_Problem to solve_:
The task calls for every line of the data to be retyped exactly.

_Dataset content_:
• • •

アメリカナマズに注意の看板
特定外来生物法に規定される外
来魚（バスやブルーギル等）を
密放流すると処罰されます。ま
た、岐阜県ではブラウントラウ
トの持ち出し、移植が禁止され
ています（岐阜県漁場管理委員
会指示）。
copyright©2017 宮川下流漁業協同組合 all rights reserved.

• • •

_Result of the exercise_:
アメリカナマズに注意の看板
特定外来生物法に規定される外
来魚（バスやブルーギル等）を
密放流すると処罰されます。ま
た、岐阜県ではブラウントラウ
トの持ち出し、移植が禁止され
ています（岐阜県漁場管理委員
会指示）。
copyright©2017 宮川下流漁業協同組合 all rights reserved.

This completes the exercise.